* **Work instructions**:
Find the word "стульчик" in the data. Return every line where it appears.
=== Begin Enclosure ===
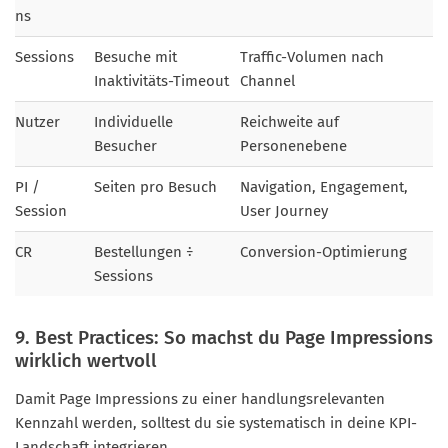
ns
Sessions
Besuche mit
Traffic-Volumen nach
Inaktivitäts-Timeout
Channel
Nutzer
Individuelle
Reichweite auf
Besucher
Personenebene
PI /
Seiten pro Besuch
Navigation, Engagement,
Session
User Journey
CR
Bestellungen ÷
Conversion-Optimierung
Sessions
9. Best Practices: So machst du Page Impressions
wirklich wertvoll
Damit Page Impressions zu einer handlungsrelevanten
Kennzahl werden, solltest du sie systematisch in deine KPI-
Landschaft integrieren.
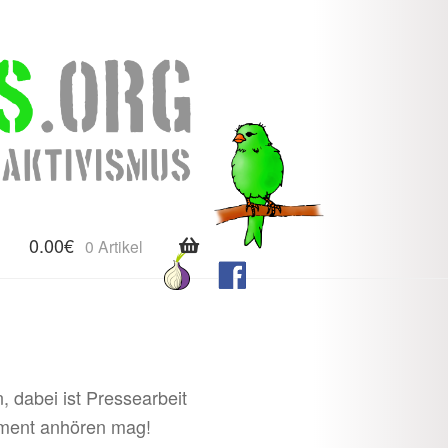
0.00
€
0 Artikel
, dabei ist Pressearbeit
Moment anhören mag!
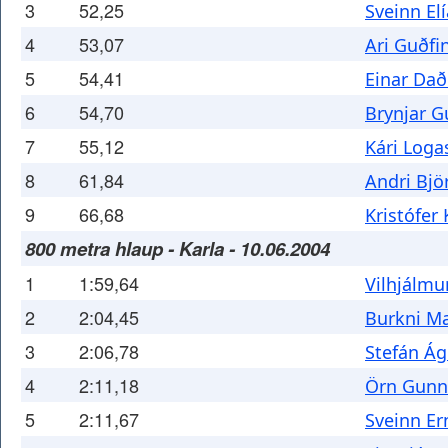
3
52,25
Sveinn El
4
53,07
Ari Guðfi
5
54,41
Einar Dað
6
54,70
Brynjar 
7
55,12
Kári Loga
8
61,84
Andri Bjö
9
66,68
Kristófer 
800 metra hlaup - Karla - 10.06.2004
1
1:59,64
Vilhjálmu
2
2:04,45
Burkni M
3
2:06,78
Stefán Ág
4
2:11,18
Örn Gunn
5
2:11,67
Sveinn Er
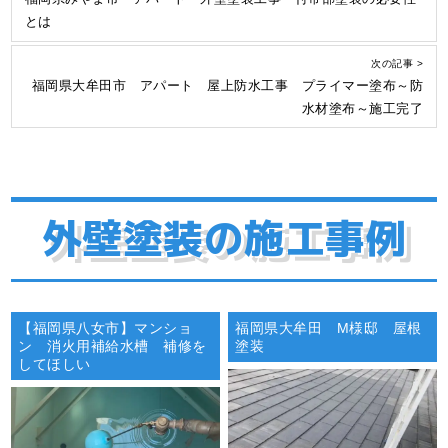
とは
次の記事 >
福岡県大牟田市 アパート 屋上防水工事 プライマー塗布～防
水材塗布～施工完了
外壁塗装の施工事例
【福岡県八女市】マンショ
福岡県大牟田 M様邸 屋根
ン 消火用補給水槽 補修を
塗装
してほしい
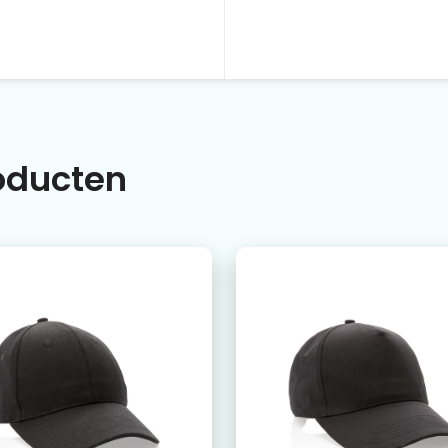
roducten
=== End Enclosure ===
=== Begin Enclosure ===
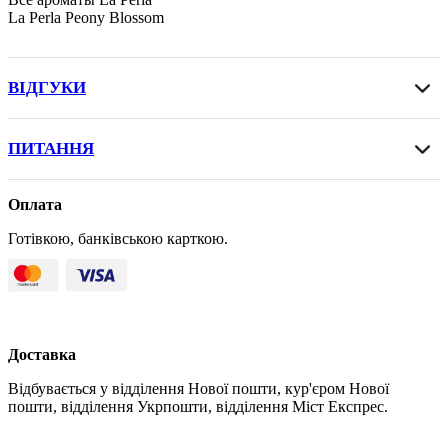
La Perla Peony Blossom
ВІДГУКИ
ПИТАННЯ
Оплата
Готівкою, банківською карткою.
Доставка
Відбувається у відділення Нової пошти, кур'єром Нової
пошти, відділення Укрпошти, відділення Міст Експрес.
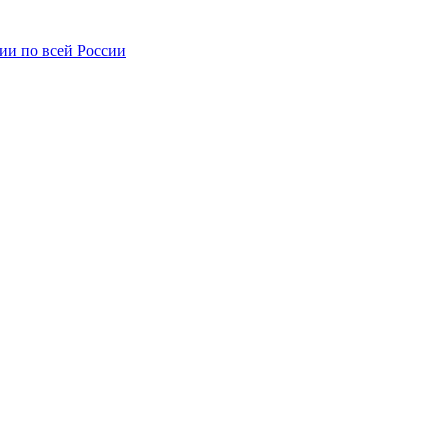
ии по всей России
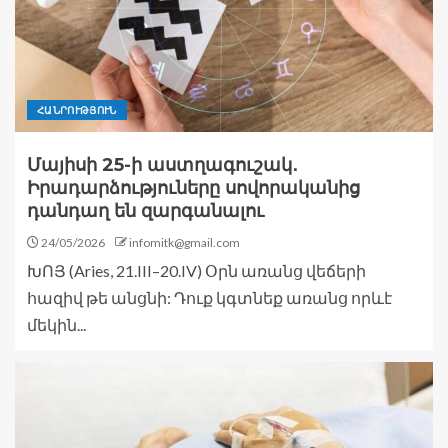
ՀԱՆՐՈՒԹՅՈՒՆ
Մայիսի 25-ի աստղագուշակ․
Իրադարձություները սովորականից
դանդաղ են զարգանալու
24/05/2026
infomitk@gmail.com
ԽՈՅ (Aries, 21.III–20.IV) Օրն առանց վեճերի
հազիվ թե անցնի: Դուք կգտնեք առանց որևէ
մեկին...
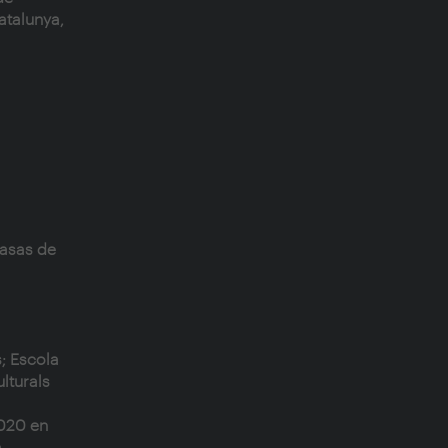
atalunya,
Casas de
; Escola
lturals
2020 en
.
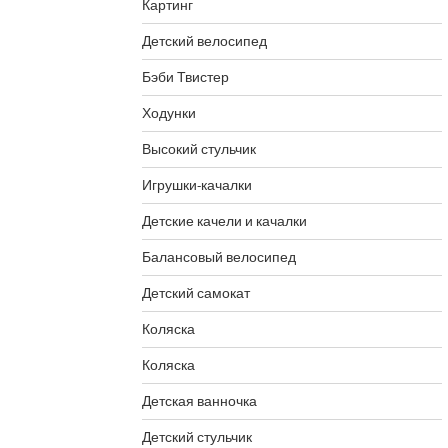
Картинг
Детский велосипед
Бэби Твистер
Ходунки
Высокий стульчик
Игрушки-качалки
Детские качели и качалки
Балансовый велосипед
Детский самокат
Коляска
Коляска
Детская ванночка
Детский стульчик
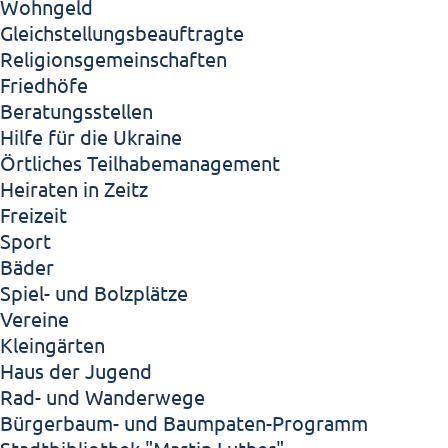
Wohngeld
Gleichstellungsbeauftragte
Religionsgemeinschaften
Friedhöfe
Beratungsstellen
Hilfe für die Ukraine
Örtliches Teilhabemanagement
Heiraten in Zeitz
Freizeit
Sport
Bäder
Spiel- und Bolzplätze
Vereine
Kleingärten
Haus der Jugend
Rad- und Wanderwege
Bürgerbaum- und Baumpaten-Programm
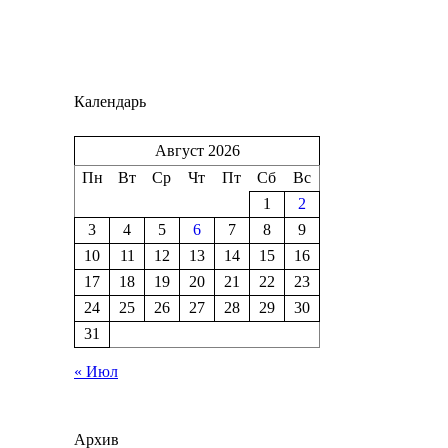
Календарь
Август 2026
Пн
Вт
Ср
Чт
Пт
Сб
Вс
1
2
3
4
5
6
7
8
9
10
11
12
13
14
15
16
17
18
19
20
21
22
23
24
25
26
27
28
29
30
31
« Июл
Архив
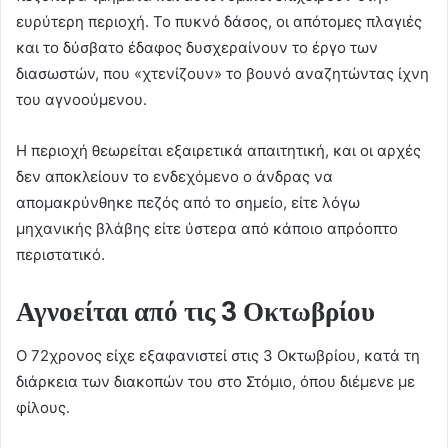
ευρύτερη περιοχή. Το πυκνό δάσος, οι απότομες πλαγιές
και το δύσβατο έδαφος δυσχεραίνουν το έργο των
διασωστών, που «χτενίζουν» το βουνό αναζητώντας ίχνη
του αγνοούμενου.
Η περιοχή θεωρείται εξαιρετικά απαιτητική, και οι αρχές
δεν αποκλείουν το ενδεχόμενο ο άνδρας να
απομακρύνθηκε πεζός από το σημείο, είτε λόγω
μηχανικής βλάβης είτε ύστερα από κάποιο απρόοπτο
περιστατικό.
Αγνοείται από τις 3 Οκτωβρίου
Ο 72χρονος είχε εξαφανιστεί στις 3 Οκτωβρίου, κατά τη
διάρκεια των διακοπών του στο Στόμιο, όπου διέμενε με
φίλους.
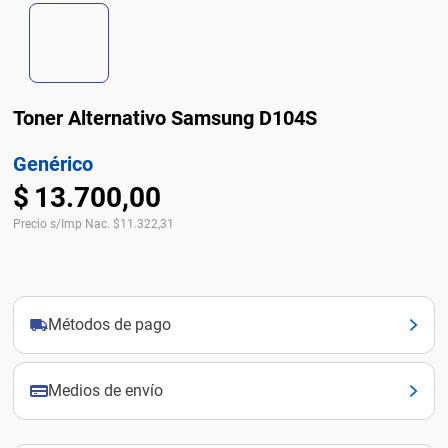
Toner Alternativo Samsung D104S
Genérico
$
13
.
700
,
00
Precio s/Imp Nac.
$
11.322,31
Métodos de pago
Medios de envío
=== End Enclosure ===
* **Response for this exercise**:
Высокий стульчик
Детский стульчик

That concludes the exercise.